3 ワークシート:Home Study Worksheets
WorksheetではUnitの到達目標の文法や表現の習得を強化するQ&Aなどの復習問題やReading やWritingも入っています。レベルが上がるにつれて書く量が増えていき、口に出して言える英語の表現を自然に書いていけるようになります。CDやMULTI-Romと合わせるとListening とSpeakingを加えた4技能の力をバランスよく伸ばしていくことができます。各Unitに2~3ページ、各テキストブックの巻末についています。
4 MULTI ROM
子どもが一人で楽しくコンピューターでインターアクティブに英語で遊べるゲームがついているMULTI-ROM教材がついています。
MULTI-ROMの内容
*テキストの音声教材(CD)
*各Unitに4ゲーム
楽しいゲームを何度もしながら各Unitの単語や表現を楽しく習得します。スコアーが出てくるので満点を取るために一生懸命覚えます。音声と文字と共に入ってくるので「聞く」「読む」力も強化されます。また上のレベルでは「書く」ことも入っているので楽しく一人でも学習ができます。このような自立した学習者を育てることは教育の目標の一つです。またパソコンの操作を早くから覚えることにもなります。
5 教科的内容
これまでのコースブックにはなかったアカデミックなトピックが扱われています。Book 1から6まで、各Unit末のBounce aroundのページはMath、 Social Studies、Natural Science、 Science、History、Literature、Geography、Musicのトピックを扱っています。読み物、問題、実験などがあり、内容も興味深く学べ、語彙も増えます。ここでのトピックから発展させてネットや図書館で調べて、書いてまとめると情報収集の力や書く力を伸ばすことになります。また調べた内容を発表するとプリゼンテーションの練習にもなります。これからの時代にはどちらも欠かせない必要な能力です。

このようにBounce Nowシリーズは4技能を無理なく伸ばし、また子どもが一人でもCDを聞いて、パソコンで英語のゲームを楽しみながら英語を習得できるようになっています。主教材でも副教材としても役に立ちます。
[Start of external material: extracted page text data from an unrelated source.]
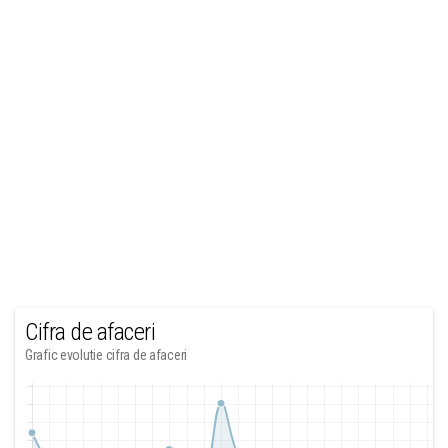
Cifra de afaceri
Grafic evolutie cifra de afaceri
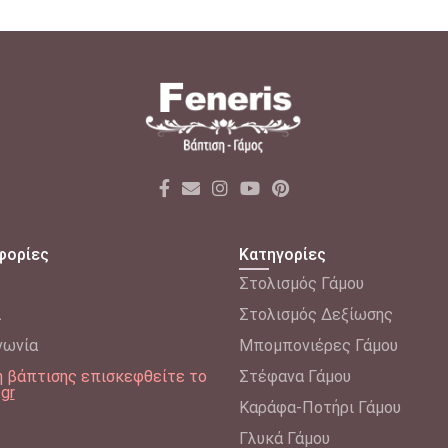
φορίες
Κατηγορίες
Στολισμός Γάμου
λ
Στολισμός Δεξίωσης
νωνία
Μπομπονιέρες Γάμου
δη βάπτισης επισκεφθείτε το
Στέφανα Γάμου
.gr
Καράφα-Ποτήρι Γάμου
Γλυκά Γάμου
例えば;
グループ指導をしている場合
主教材のコースブックとして使う。他の読み物などの教材も合わせてより高い到達度を目指す。
家庭で指導している場合
コースブックに合わせて英語表現を増やして日常的に使う。
家庭での英語学習では、日常生活で表現できることから聞いて使って学び、音声面から英語の基礎を築いていきます。しかし日常で使う表現も限られているで、このようなコースブックや読みの教材を使うことで様々な語彙や表現を学ぶ必要があります。
外国人の先生についている場合
週1~2回レッスンはあるが宿題が少ない場合に、補足的に家庭で自学習的に使う。
語学学校でレッスンを受けている場合
宿題がない、または少ない場合に補足的に家庭学習に使う。

Bounce Now Starter からBounce Now 3までは「かんたん使い方ガイド」がMacmillan LanguageHouse社のHPにあります。このガイドでは子どもの英語習得の特徴や効果的な指導法、替え歌やアクティビティーのヒントなどを詳しく書きました。参考にしながら、是非一度使ってみて下さい。